Category: Professional Posters
Purpose: Data are limited for immunotherapy in patients with advanced NSCLC and poor performance status or other comorbidities. CheckMate 817 is a multi-cohort, open-label phase 3b/4 study investigating safety and efficacy of flat-dose nivolumab plus weight-based low-dose ipilimumab in advanced NSCLC. Here we evaluate this regimen as first-line treatment in special populations (cohort A1) and a reference population (cohort A; previously reported in Paz-Ares L, et al. WCLC 2018).

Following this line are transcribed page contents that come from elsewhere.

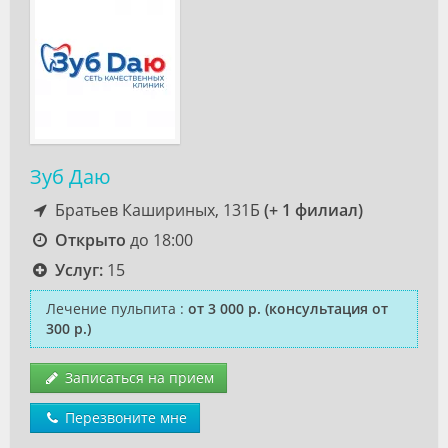
Зуб Даю
Братьев Кашириных, 131Б
(+ 1 филиал)
Открыто
до 18:00
Услуг:
15
Лечение пульпита
:
от 3 000 р.
(консультация от
300 р.)
Записаться на прием
Перезвоните мне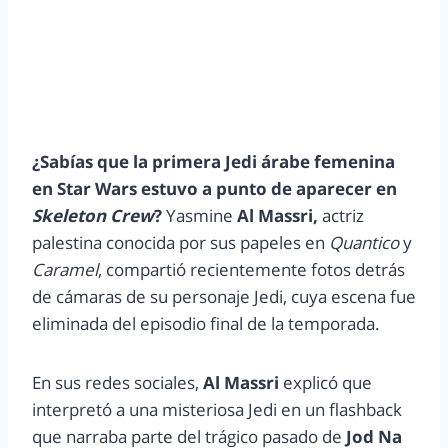
¿Sabías que la primera Jedi árabe femenina
en Star Wars estuvo a punto de aparecer en
Skeleton Crew
?
Yasmine
Al Massri,
actriz
palestina conocida por sus papeles en
Quantico
y
Caramel
, compartió recientemente fotos detrás
de cámaras de su personaje Jedi, cuya escena fue
eliminada del episodio final de la temporada.
En sus redes sociales,
Al Massri
explicó que
interpretó a una misteriosa Jedi en un flashback
que narraba parte del trágico pasado de
Jod Na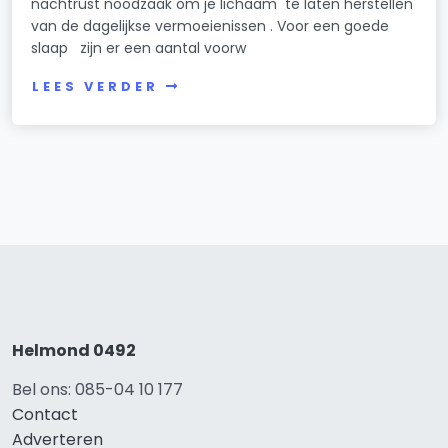
nachtrust noodzaak om je lichaam te laten herstellen
van de dagelijkse vermoeienissen . Voor een goede
slaap zijn er een aantal voorw
LEES VERDER
Helmond 0492
Bel ons: 085-04 10 177
Contact
Adverteren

Methods: Patients with previously untreated advanced NSCLC in Cohort A1 (n=198) had ECOG PS 2 or ECOG PS 0–1 with 1 of: asymptomatic untreated brain metastases, hepatic or renal impairment, or HIV; Cohort A (n=391) had ECOG PS 0–1. Cohort A1 patients were grouped as ECOG PS 2 (PS2 [n=139]) and all other special populations (AOSP [n=59]); AOSP included patients with brain metastases (n=44), renal impairment (n=8), hepatic impairment (n=4), or HIV (n=4). Patients with known EGFR mutations or ALK translocations sensitive to available targeted therapy were excluded from both cohorts. Nivolumab 240 mg Q2W plus ipilimumab 1 mg/kg Q6W was administered for two years or until disease progression/unacceptable toxicity. Safety and efficacy endpoints were assessed; Cohort A1 analyses were exploratory.
Results: Median follow-up was 9.1 and 11.3 months in Cohorts A1 and A, respectively. Baseline characteristics were generally balanced between cohorts. In Cohort A1, rates of any grade/grade 3–4 treatment-related adverse events (TRAEs) were 67%/27%, respectively, 62%/24% in PS2 and 78%/34% in AOSP. In Cohort A, they were 75%/31%, respectively. Rates of any grade/grade 3–4 TRAEs leading to discontinuation in Cohort A1, PS2, and AOSP were 15%/12%, 14%/12%, and 17%/12%, respectively, and 18%/13% in Cohort A. Two treatment-related deaths occurred in Cohort A1 (interstitial diffuse pneumonitis [n=1] and polymyositis [n=1]; both in PS2) and 2 occurred in Cohort A (grade 5 cardiac failure secondary to immune-mediated grade 3 rhabdomyolysis of heart and other muscles [n=1]; Guillain–Barré syndrome [n=1]). ORR (95% CI) in cohort A1, PS2, and AOSP was 25% (19.4–31.9), 20% (13.8–27.8), and 37% (25.0–50.9), respectively, and in Cohort A was 35% (30.1–39.7). Median PFS (95% CI) in cohort A1, PS2, and AOSP was 3.9 (2.8–5.4), 3.6 (2.8–5.4), and 4.2 (2.6–9.6) months, respectively, and in Cohort A was 6.0 (4.7–8.1) months. In both cohorts, TMB ≥10 mut/Mb and PD-L1 expression ≥1% or ≥50% were associated with numerically longer median PFS.
Conclusion: First-line flat-dose nivolumab plus weight-based ipilimumab showed a consistent safety profile in special populations with advanced NSCLC, including those with ECOG PS 2. Patients with either high TMB or higher tumor PD-L1 expression appeared to exhibit improved efficacy.